Computer vision (image and video)

: There are a variety of models in the computer vision domain that exploit different model architectures as well as accuracy metrics. Overall, the accuracy requirements for CV models are not as strict as for the recommendation models. For classification and detection models, commonly used accuracy metrics are top-1/top-5 scores or mAP (mean average precision) score where the accuracy threshold for quantization could be up to 1%. For the backbone models that only produce embeddings to further feed downstream models, cosine similarity is used to evaluate the quality of the embeddings. In this case, we expect to achieve

cosine similarity on the embeddings using low-precision models, but we should further check the end-to-end accuracies on the downstream models and enforce their requirements to be met.

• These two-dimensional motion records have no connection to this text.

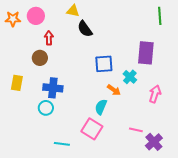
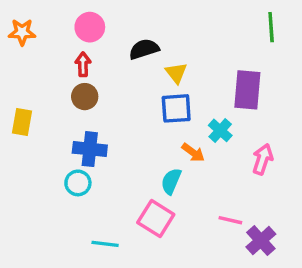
yellow triangle: (73, 11) -> (176, 73), moved, turned 40
pink circle: (36, 16) -> (90, 27), moved
black semicircle: (85, 29) -> (144, 49), turned 108
brown circle: (40, 58) -> (85, 97), moved
yellow rectangle: (17, 83) -> (22, 122), moved

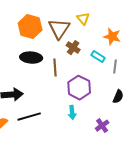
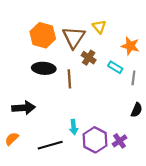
purple hexagon: (79, 88) -> (95, 140), moved
cyan arrow: (72, 113) -> (74, 127), moved
black line: (29, 117) -> (50, 145), moved

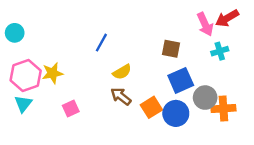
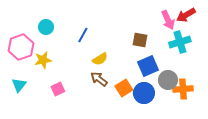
cyan circle: (15, 33) -> (46, 27), moved
cyan cross: (220, 51) -> (180, 42), size x1.5
pink hexagon: (26, 76) -> (21, 47), moved

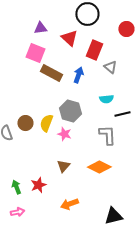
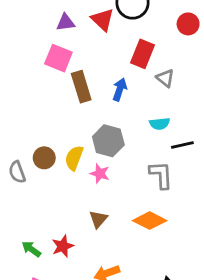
red triangle: (69, 38) -> (103, 20), moved
brown rectangle: (51, 73) -> (81, 87), turned 45
green arrow: (16, 187) -> (31, 249), turned -32

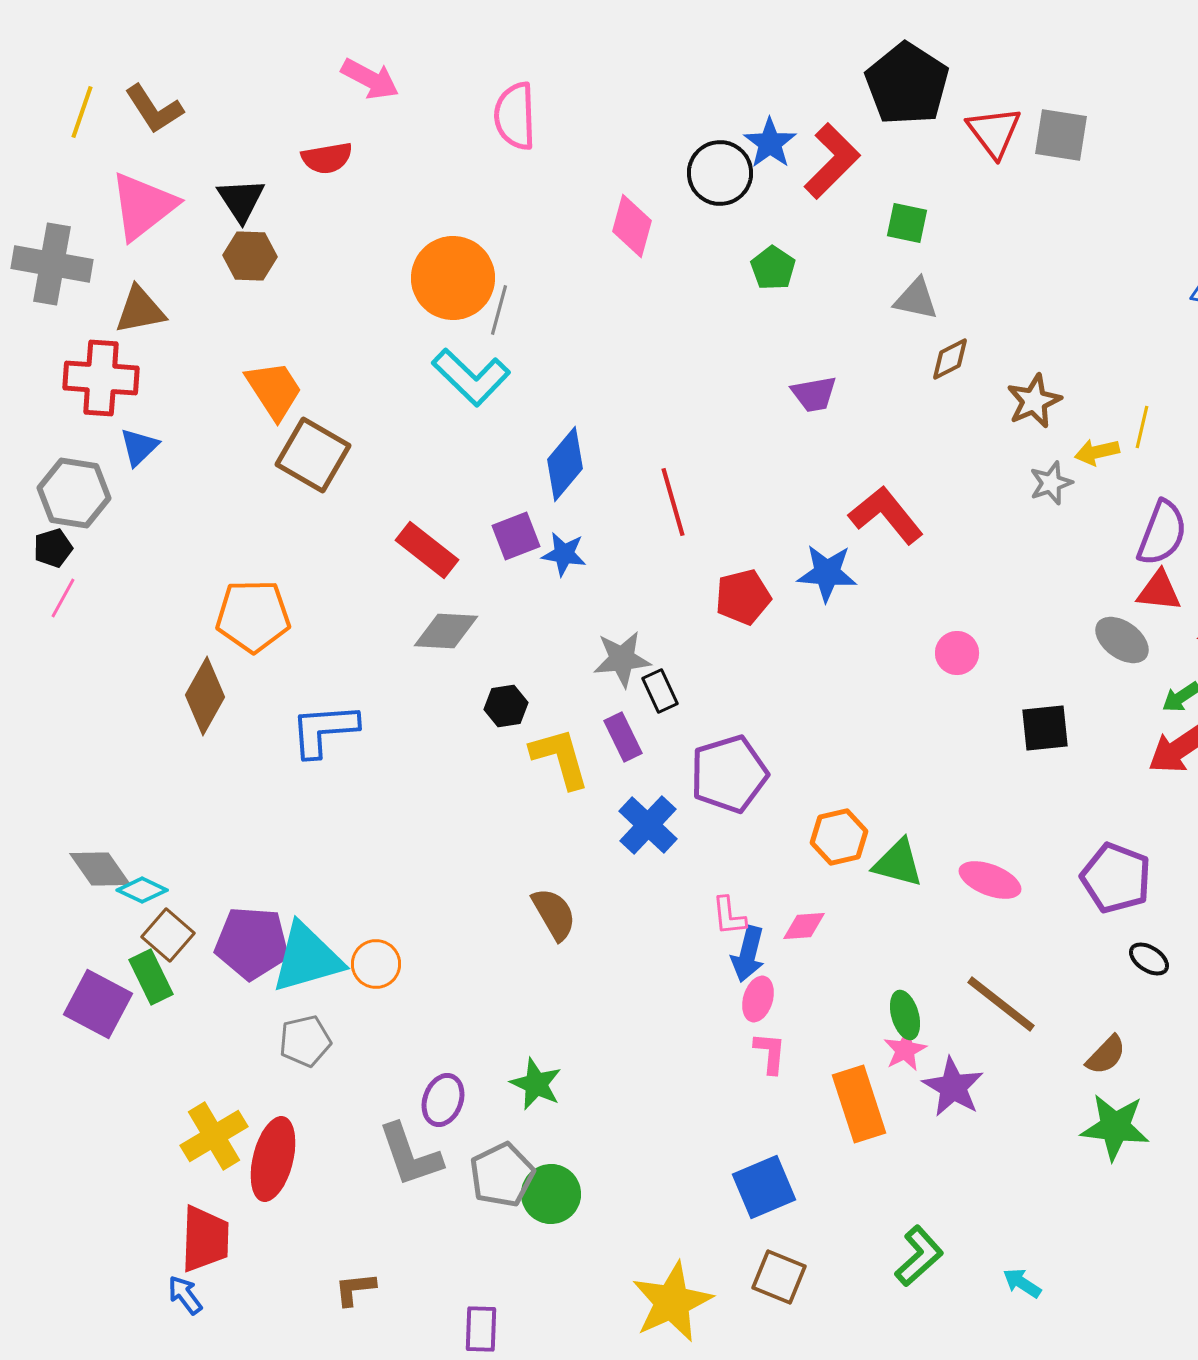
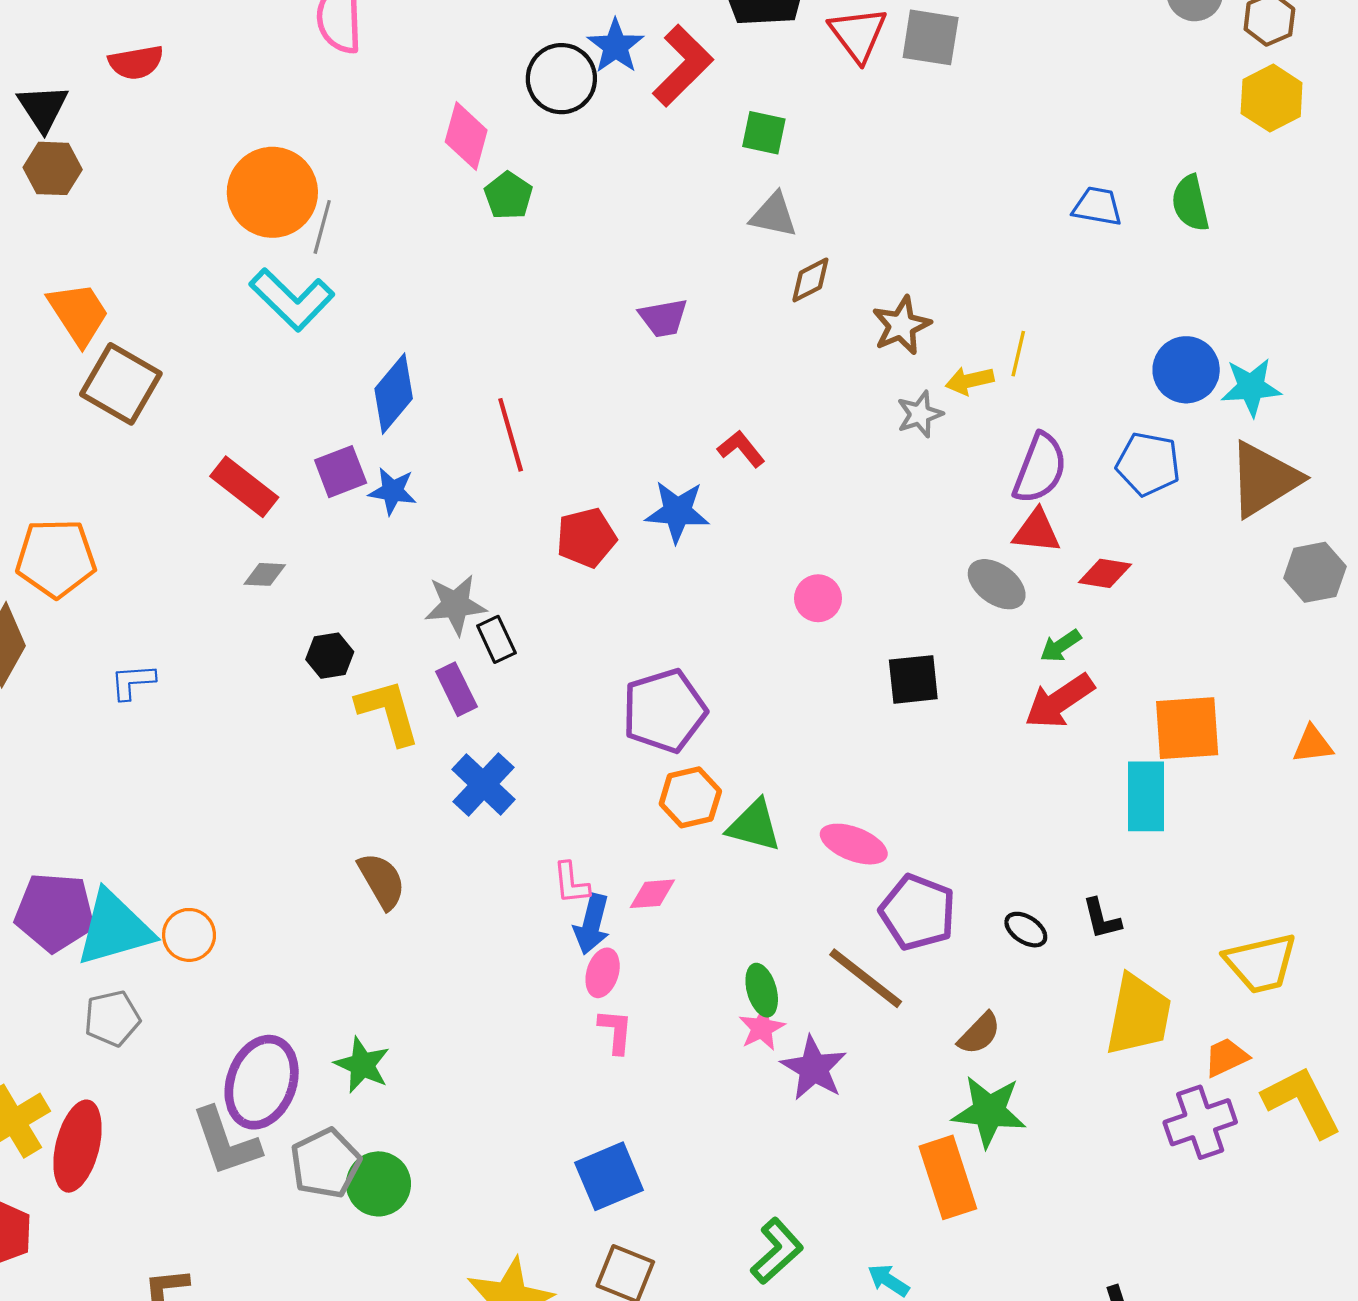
green pentagon: (773, 268) -> (508, 196), moved
red L-shape: (886, 515) -> (741, 449), size x0.6
gray diamond: (446, 631) -> (265, 574), size x0.6
blue L-shape: (324, 730) -> (133, 682), size x0.6
purple pentagon: (729, 774) -> (664, 711), moved
purple pentagon: (1116, 878) -> (918, 912), moved
purple ellipse: (443, 1100) -> (262, 1082), size x1.6
orange rectangle: (859, 1104) -> (948, 1177), moved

Natural Language Processing (NLP)

: NLP workloads encompass a broad range of tasks, such as text embedding and classification, natural language understanding (NLU), and neural machine translation (NMT). Text embedding models are backbone models that generate embeddings which are processed by downstream models. Similar to CV applications, we use cosine similarity to evaluate the impact of low precision arithmetic, in addition to downstream model accuracy. For classification tasks, e.g., NLU intent classification to identify a task and task parameters, top-1 accuracy is appropriate. Finally, the BLEU (Bilingual evaluation understudy) score is commonly used to evaluate the translation accuracy for one pair of source and target languages. For a given NMT model, we need to check BLEU scores of all the most frequently used language pairs and make sure the accuracy drop is less than 0.1%.

V-B Quantization workflow

Since quantization could incur accuracy loss for the model inference, we want to apply quantization only on the compute-heavy operators. So, the first step in the quantization workflow is to profile performance, which can identify the operators that are top bottlenecks in the end-to-end inference latency and are hence a priority for quantization. And then we explore different quantization schemes on the target operators, such as FP16, int8 or int4, etc. We search the quantization schemes with different precisions iteratively until the end-to-end accuracy can meet the application-level requirement. We use the per-layer quantization error as the feedback and try to increase the precision for those operators that could otherwise incur high quantization errors.

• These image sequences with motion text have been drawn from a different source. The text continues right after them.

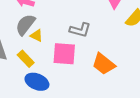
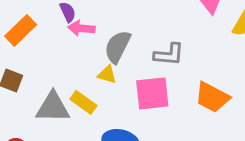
gray semicircle: (25, 25) -> (118, 47), moved
yellow rectangle: (26, 59) -> (83, 102), moved

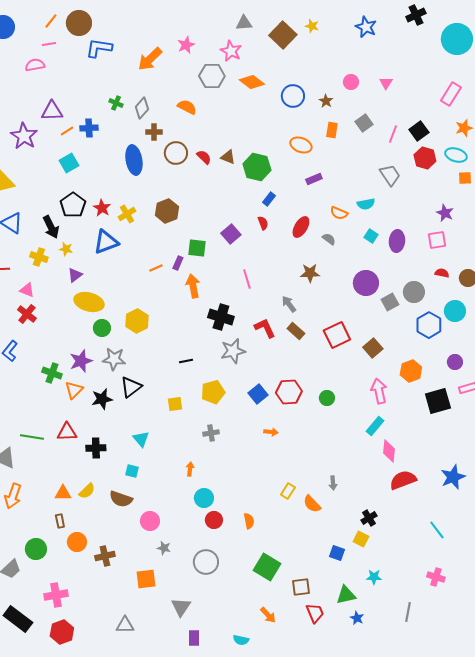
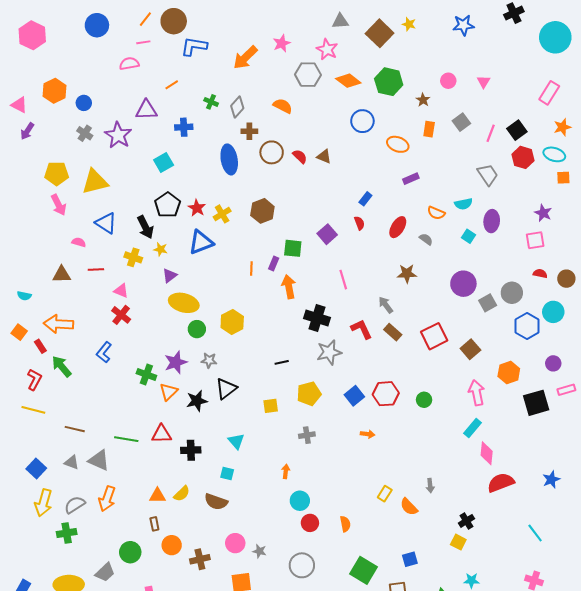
blue star: (366, 27) -> (463, 25), turned -30
blue circle: (293, 96) -> (362, 121), moved
orange line: (67, 131) -> (172, 85), moved
green hexagon: (257, 167) -> (389, 82), moved
purple ellipse: (397, 241) -> (492, 221), moved
orange line: (156, 268) -> (251, 269), turned -64
gray star: (114, 359) -> (209, 360), size x0.7
blue star: (453, 477) -> (551, 480), size x0.7
pink circle: (150, 521) -> (235, 543), moved
blue square: (337, 553) -> (410, 559), moved, turned -35

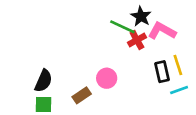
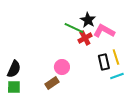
brown rectangle: (82, 95) -> (52, 83), moved

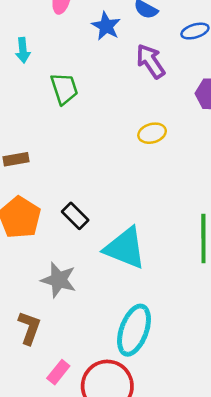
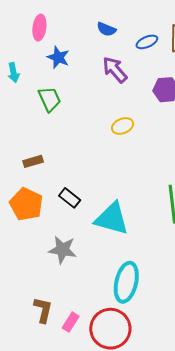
blue star: (106, 26) -> (58, 57), moved
brown rectangle: (16, 159) -> (33, 161), moved
brown L-shape: (29, 328) -> (43, 310), moved

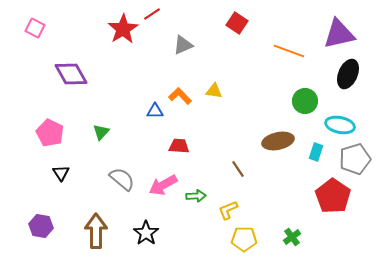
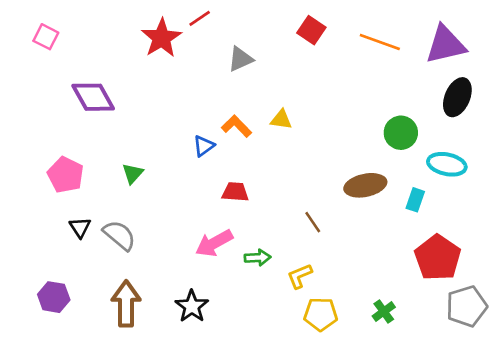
orange line: (289, 51) -> (380, 42), moved
blue triangle: (155, 111) -> (204, 146), turned -36
gray pentagon: (355, 159) -> (467, 306), moved
gray semicircle: (122, 179) -> (119, 235), moved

For recommendation systems, the Fully Connected (FC) and Sparse Lengths Sum (SLS) operators account for most of the inference latency so we try to execute these operators in either the Vector Cores or Matrix Engines. The SLS operators are described briefly in Section II. The embedding tables of recent recommendation models contain more than a hundred gigabytes of parameters. Using mixed precision of int8 and int4 for the embedding tables [16] can greatly reduce the memory capacity and the model size without compromising the accuracy. The compute of SLS operators can also be done in FP16 in the Vector Cores without accuracy loss. For the FC operators, we try to use int8 quantization on as many operators as possible, but fall back to FP16 when the quantization error is too high. Usually we need to skip a few FC operators, including the last FC, in order to meet our requirement to be within the 0.05% NE threshold.

For the CV and NLP models, int8 quantization usually works for most of the operators in the model, except the first convolution operator and the last non-linear operator. For the int8 operators, channelwise quantization is used for accuracy. And the rest of the model will run in FP16. The NLP results in this paper reflect FP16 execution.

V-C Numeric validation

In addition to minimizing the accuracy loss from quantization, we need numerics validation to deploy the low-precision models on the accelerators. When the kernel implementations in the hardware are not fully transparent, we need numeric reference implementations to verify that the kernels are correct and functioning as expected. To achieve that, we independently implemented operators based on the vendor’s reference implementations. We performed comprehensive unit tests at the operator level as well as at net level in order to compare the numeric reference implementations against the accelerator. Full net tests are particularly important because they can expose behaviors only happening on groups of operators such as operator fusions, e.g. SLS + Layer Normalization, Dequantize + Swish + Quantize, etc. Having the reference match bit-wise to the vendor allowed us to not have to think about error propagation, which in large networks can yield to meaningless error bounds for the final result. A nice property we have gotten out of this exercise is that the kernel implementations are deterministic and give the same result regardless of the kernel being chosen depending on the input shapes.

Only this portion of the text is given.